San Domenico, also called Santa Maria la Grande is a Roman Catholic church and active convent located on piazza San Domenico in the quartiere di Santa Maria la Grande, in Catania, region of Sicily, Italy. The church stands about two blocks north of the church of Sant'Agata la Vetere on via Santa Maddalena. The neoclassical-style, late 17th-century church houses a few prominent altarpieces that survived the 1693 catastrophe in Catania.

==History and description==
The Dominican order had arrived to Catania by the 13th century. By 1313 they had a church and convent near the site of the Castello Ursino. Wishing to clear the space adjacent to the castle, by 1405, King Martin I of Sicily, had the monastery razed, and the priests were granted a palace seized from Blasco de Alagona, and the adjacent church at this site called Santa Maria la Grande, dedicated to the Marian veneration of Santa Maria ad Nives centered around Santa Maria Maggiore in Rome.

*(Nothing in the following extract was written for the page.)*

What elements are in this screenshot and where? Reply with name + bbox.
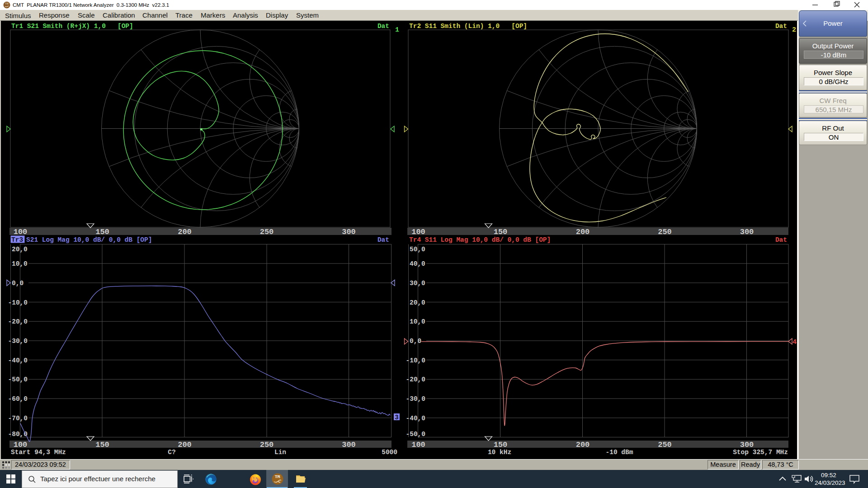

A convent was completed by 1640. This church and convent were severely damaged by the 1693 earthquake, and reconstruction began in the next century with the patronage of Vincenzo Paterno Castello. In 1866, the order was suppressed and the former convent, found to the right of the church facade, was used by the military. After having the buildings restored to the Dominicans, in 1904 the monks built in a new convent wing behind the church. In the city of Catania, there was a second Dominican convent, this one for women, dedicated to St Catherine of Alexandria.

On the architrave over the portal in a stone statue of the blessed Bernardo Scammacca, by Epifanio Licata.

The architect and timing of the construction of the church is unclear, but appears later than most churches in town. The interior has a central nave and two aisles with mainly bare pilasters. The altarpieces include prominent works. One altarpiece on the Madonna or the Rosary with Dominican Saints by Matteo Ragonisi. Another depicts the Virgin and Child and Saints Dominic and Catherine holding the Rosary and Crown of Thorns by Giacinto Platania. Among the saints depicted are Saint Agnese di Montepulciano, Beato Benedetto XI, Beato Ambrogio Sansedoni, San Giacinto di Polonia, San Ludovico Bertrand, St Peter Martyr, Santa Rosa da Lima, St Thomas Aquinas, San Pio V, Sant'Antonino Pierozzi. In the left nave, one chapel has an altarpiece with the Madonna, St John, and the Magdalen grieving at the Cross by Alessandro Vasta. Another chapel has a depiction of Miracle of St Raimondo de Penafort crossing the Sea, Saint Catherine talks to the Doctors, and St Thomas Aquinas dedicates his work to the Virgin. There is a Pentecost and a Vision of Pope Innocent III regarding the Basilica di San Giovanni in Laterano attributed to Platania.